Similarly, many young women who suffer from depression or suicidal thoughts have been systematically excluded in our culture that values women based on the beauty and usefulness of their bodies. These women are socially awkward and don't meet our strict beauty standard, so they've been cast aside and isolated by their peers. When they show up at BHS feeling lonely and sad, they're diagnosed as clinically depressed or borderline personality. Once again, the problem lies with them - they're broken; something's wrong in their heads. But I feel like this is deeply unjust. The culture they're submerged in, which can't see them and value them for who they are, is what's broken. Responding to isolation and neglect by feeling sad and lonely is not abnormal, it's not irrational, it doesn't make you sick. In fact, it's a more natural and healthy response than many other possible responses.

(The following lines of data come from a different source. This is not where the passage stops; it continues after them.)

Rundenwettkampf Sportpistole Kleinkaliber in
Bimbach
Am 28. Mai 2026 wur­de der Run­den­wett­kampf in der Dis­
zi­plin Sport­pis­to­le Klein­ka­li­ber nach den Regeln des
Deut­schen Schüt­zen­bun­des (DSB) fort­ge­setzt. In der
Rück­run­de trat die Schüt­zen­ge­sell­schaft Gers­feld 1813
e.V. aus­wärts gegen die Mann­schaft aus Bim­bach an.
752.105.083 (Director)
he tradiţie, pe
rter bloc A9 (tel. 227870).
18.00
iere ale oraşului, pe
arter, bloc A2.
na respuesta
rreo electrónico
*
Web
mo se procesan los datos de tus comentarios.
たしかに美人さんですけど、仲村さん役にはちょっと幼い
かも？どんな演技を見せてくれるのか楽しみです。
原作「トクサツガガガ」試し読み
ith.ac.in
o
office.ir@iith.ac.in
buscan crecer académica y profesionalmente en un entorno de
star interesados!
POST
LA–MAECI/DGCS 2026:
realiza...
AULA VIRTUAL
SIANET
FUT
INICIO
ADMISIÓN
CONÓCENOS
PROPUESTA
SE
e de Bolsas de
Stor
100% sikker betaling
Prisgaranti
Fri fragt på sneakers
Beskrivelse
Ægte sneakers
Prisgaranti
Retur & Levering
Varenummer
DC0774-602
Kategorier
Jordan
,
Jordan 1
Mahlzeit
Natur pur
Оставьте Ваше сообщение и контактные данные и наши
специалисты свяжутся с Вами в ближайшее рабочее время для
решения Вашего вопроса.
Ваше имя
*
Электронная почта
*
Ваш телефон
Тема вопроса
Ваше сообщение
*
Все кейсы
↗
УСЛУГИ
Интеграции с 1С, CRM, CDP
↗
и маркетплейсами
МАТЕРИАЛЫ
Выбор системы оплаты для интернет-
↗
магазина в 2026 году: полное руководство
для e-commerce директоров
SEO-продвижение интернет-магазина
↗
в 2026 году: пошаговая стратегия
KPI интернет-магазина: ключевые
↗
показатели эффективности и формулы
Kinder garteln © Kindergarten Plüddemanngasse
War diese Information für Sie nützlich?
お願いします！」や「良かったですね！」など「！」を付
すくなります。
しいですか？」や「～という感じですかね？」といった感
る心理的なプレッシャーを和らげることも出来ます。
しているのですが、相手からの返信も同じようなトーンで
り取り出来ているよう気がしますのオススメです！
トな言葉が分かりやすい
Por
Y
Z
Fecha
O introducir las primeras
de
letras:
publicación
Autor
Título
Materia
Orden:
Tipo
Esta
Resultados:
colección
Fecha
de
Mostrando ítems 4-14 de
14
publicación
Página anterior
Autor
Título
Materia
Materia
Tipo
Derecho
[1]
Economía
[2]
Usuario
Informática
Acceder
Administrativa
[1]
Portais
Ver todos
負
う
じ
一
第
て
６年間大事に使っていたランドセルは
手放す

Men's behavior is often pathologized too. It seems like a lot of the men who show up at BHS have substance abuse issues and engage in inappropriate or violent behavior while under the influence. No doubt many of them have been abused too, but there's more stigma attached to abuse for a man than a woman in our culture, so the liklihood that they would have gotten help dealing with their abuse or PTSD is lower than for women. But substance abuse and violence are among the ways men are taught to cope with trauma, so these are the behaviors they tend to exhibit. And because of this they're often criminalized in addition to being institutionalized for mental disorders.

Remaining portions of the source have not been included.